I have a question on this article proving $\zeta(3)\notin\mathbb{Q}.$ by using modular forms. This is theorem 1 at page 275 (page 5 in the pdf). Most things in the proof are clear but I don't get the penultimate sentence at all, e.g.
Furthermore, it [$E(t)(f(t)-\zeta(3))$] cannot be a polynomial in $t$, since then $f(\tau)-\zeta(3)$ would be a modular form of weight $-2$, which is impossible.
I would say that this has something to do with $E(\tau)$ being modular of weight $2$ but I am really not sure.
Hoping that somebody out there has an idea for me. Thanks!

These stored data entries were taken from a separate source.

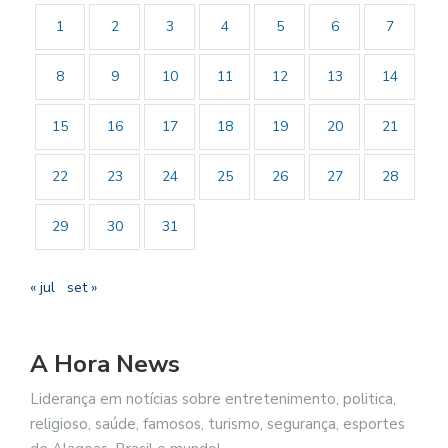
1
2
3
4
5
6
7
8
9
10
11
12
13
14
15
16
17
18
19
20
21
22
23
24
25
26
27
28
29
30
31
« jul
set »
A Hora News
Liderança em notícias sobre entretenimento, politica,
religioso, saúde, famosos, turismo, segurança, esportes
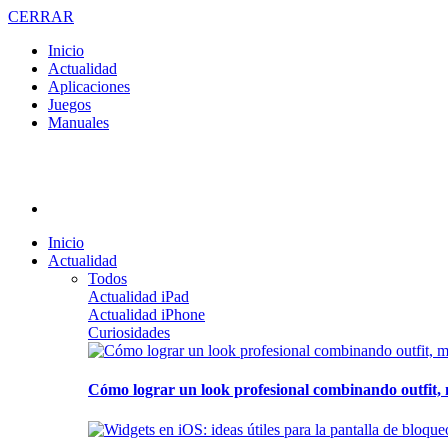
CERRAR
Inicio
Actualidad
Aplicaciones
Juegos
Manuales
Inicio
Actualidad
Todos
Actualidad iPad
Actualidad iPhone
Curiosidades
Cómo lograr un look profesional combinando outfit,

I think the argument is something like this. Note that $t=t(\tau)$ is a meromorphic modular function for $\Gamma_1(6)$. Therefore, if $E(t)(f(t)−\zeta(3))$ is a polynomial in $t$, then $E(\tau)(f(\tau)-\zeta(3))$ would be a meromorphic modular function for $\Gamma_1(6)$. As you said, $E(\tau)$ is a modular form of weight $2$ for $\Gamma_1(6)$. It follows that $f(\tau)-\zeta(3)$ is a weight $-2$ modular form for $\Gamma_1(6)$. Such a form is necessarily $0$. Contradiction since the $3$rd derivative $(2\pi i)^3F$ of $f$ is nonzero.